Exercise material:

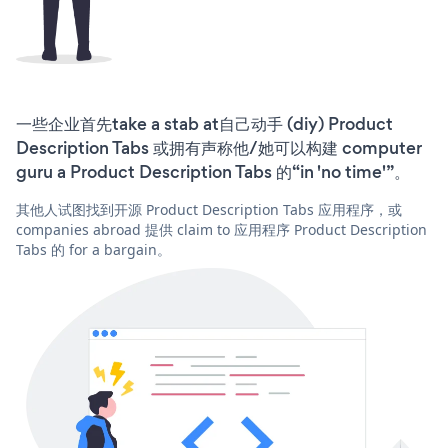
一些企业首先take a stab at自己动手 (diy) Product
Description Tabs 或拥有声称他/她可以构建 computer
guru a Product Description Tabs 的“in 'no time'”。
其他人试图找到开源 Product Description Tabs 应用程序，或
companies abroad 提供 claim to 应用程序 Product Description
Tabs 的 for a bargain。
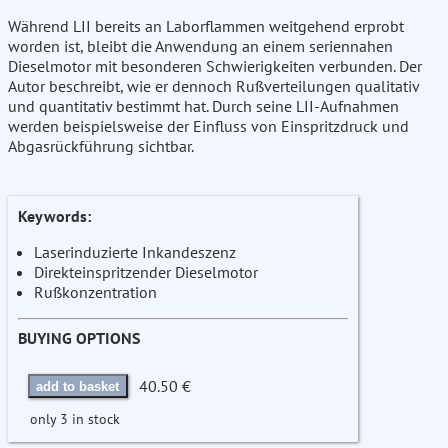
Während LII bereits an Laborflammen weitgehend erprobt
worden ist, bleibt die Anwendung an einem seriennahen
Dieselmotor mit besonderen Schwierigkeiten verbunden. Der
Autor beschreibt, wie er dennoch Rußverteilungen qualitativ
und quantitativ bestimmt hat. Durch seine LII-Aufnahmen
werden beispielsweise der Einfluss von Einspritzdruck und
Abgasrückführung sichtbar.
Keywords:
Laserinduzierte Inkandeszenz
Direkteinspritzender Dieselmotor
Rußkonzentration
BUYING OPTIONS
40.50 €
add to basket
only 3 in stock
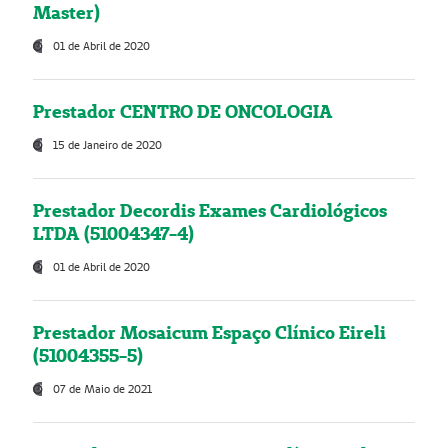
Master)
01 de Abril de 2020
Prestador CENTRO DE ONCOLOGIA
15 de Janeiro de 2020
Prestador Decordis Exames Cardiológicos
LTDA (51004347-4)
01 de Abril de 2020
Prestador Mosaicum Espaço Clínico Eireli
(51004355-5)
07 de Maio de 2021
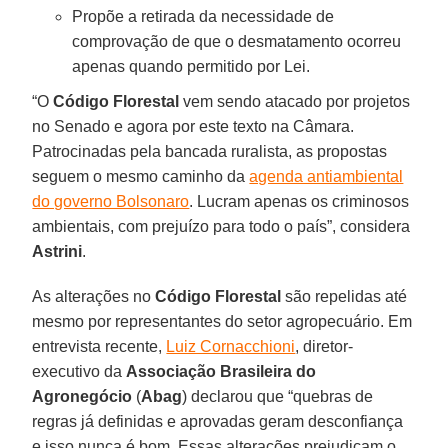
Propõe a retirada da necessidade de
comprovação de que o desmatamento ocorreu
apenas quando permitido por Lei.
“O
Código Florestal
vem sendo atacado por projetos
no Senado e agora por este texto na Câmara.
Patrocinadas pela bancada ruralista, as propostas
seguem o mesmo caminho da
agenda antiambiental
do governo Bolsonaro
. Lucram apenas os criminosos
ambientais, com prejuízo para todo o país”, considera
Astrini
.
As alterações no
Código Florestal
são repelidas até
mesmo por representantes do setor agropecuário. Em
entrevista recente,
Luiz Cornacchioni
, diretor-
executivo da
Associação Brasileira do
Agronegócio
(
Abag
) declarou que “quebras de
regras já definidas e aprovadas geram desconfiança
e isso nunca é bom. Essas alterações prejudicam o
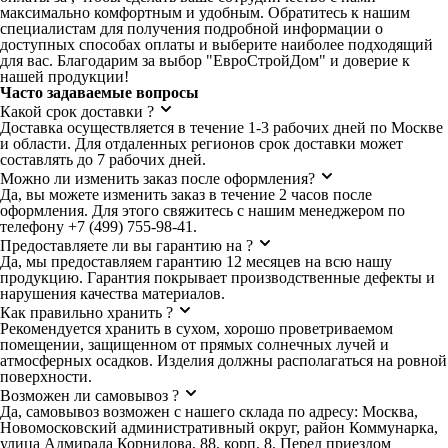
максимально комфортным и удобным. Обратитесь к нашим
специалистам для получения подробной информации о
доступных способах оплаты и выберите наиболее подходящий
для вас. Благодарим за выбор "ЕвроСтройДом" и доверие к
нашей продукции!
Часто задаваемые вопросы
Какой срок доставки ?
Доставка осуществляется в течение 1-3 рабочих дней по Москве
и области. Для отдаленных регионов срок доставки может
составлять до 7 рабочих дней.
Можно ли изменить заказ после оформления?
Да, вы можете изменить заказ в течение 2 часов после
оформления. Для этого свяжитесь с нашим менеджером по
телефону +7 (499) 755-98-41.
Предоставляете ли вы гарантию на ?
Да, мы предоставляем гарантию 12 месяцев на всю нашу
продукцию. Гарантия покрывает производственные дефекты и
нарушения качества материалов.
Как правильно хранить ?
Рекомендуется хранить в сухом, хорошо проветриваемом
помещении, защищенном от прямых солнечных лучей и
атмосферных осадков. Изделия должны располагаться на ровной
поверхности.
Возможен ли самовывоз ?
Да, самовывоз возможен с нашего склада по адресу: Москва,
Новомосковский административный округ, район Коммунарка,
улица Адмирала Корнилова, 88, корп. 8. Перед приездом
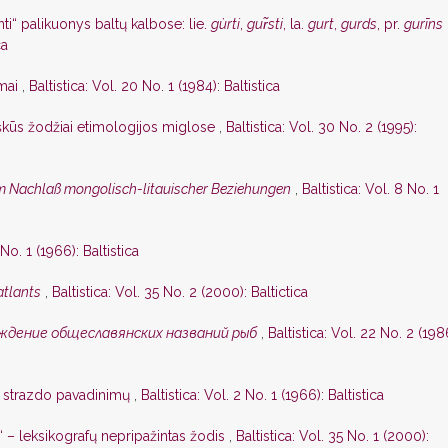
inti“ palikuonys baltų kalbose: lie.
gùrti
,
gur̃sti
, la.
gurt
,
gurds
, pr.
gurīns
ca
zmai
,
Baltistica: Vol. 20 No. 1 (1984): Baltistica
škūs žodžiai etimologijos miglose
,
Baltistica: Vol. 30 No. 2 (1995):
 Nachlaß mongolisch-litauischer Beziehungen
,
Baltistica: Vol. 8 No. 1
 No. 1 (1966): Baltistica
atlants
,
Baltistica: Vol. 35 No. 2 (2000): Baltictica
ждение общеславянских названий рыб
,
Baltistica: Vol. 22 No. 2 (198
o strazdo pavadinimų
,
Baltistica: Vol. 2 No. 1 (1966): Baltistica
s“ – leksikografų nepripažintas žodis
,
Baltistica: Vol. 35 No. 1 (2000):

Problem details: For this exercise, return the data above exactly and leave every picture out.

Result of the exercise:
一些企业首先take a stab at自己动手 (diy) Product
Description Tabs 或拥有声称他/她可以构建 computer
guru a Product Description Tabs 的“in 'no time'”。
其他人试图找到开源 Product Description Tabs 应用程序，或
companies abroad 提供 claim to 应用程序 Product Description
Tabs 的 for a bargain。
Während LII bereits an Laborflammen weitgehend erprobt
worden ist, bleibt die Anwendung an einem seriennahen
Dieselmotor mit besonderen Schwierigkeiten verbunden. Der
Autor beschreibt, wie er dennoch Rußverteilungen qualitativ
und quantitativ bestimmt hat. Durch seine LII-Aufnahmen
werden beispielsweise der Einfluss von Einspritzdruck und
Abgasrückführung sichtbar.
Keywords:
Laserinduzierte Inkandeszenz
Direkteinspritzender Dieselmotor
Rußkonzentration
BUYING OPTIONS
40.50 €
add to basket
only 3 in stock
Master)
01 de Abril de 2020
Prestador CENTRO DE ONCOLOGIA
15 de Janeiro de 2020
Prestador Decordis Exames Cardiológicos
LTDA (51004347-4)
01 de Abril de 2020
Prestador Mosaicum Espaço Clínico Eireli
(51004355-5)
07 de Maio de 2021
Propõe a retirada da necessidade de
comprovação de que o desmatamento ocorreu
apenas quando permitido por Lei.
“O
Código Florestal
vem sendo atacado por projetos
no Senado e agora por este texto na Câmara.
Patrocinadas pela bancada ruralista, as propostas
seguem o mesmo caminho da
agenda antiambiental
do governo Bolsonaro
. Lucram apenas os criminosos
ambientais, com prejuízo para todo o país”, considera
Astrini
.
As alterações no
Código Florestal
são repelidas até
mesmo por representantes do setor agropecuário. Em
entrevista recente,
Luiz Cornacchioni
, diretor-
executivo da
Associação Brasileira do
Agronegócio
(
Abag
) declarou que “quebras de
regras já definidas e aprovadas geram desconfiança
e isso nunca é bom. Essas alterações prejudicam o
максимально комфортным и удобным. Обратитесь к нашим
специалистам для получения подробной информации о
доступных способах оплаты и выберите наиболее подходящий
для вас. Благодарим за выбор "ЕвроСтройДом" и доверие к
нашей продукции!
Часто задаваемые вопросы
Какой срок доставки ?
Доставка осуществляется в течение 1-3 рабочих дней по Москве
и области. Для отдаленных регионов срок доставки может
составлять до 7 рабочих дней.
Можно ли изменить заказ после оформления?
Да, вы можете изменить заказ в течение 2 часов после
оформления. Для этого свяжитесь с нашим менеджером по
телефону +7 (499) 755-98-41.
Предоставляете ли вы гарантию на ?
Да, мы предоставляем гарантию 12 месяцев на всю нашу
продукцию. Гарантия покрывает производственные дефекты и
нарушения качества материалов.
Как правильно хранить ?
Рекомендуется хранить в сухом, хорошо проветриваемом
помещении, защищенном от прямых солнечных лучей и
атмосферных осадков. Изделия должны располагаться на ровной
поверхности.
Возможен ли самовывоз ?
Да, самовывоз возможен с нашего склада по адресу: Москва,
Новомосковский административный округ, район Коммунарка,
улица Адмирала Корнилова, 88, корп. 8. Перед приездом
inti“ palikuonys baltų kalbose: lie.
gùrti
,
gur̃sti
, la.
gurt
,
gurds
, pr.
gurīns
ca
zmai
,
Baltistica: Vol. 20 No. 1 (1984): Baltistica
škūs žodžiai etimologijos miglose
,
Baltistica: Vol. 30 No. 2 (1995):
 Nachlaß mongolisch-litauischer Beziehungen
,
Baltistica: Vol. 8 No. 1
 No. 1 (1966): Baltistica
atlants
,
Baltistica: Vol. 35 No. 2 (2000): Baltictica
ждение общеславянских названий рыб
,
Baltistica: Vol. 22 No. 2 (198
o strazdo pavadinimų
,
Baltistica: Vol. 2 No. 1 (1966): Baltistica
s“ – leksikografų nepripažintas žodis
,
Baltistica: Vol. 35 No. 1 (2000):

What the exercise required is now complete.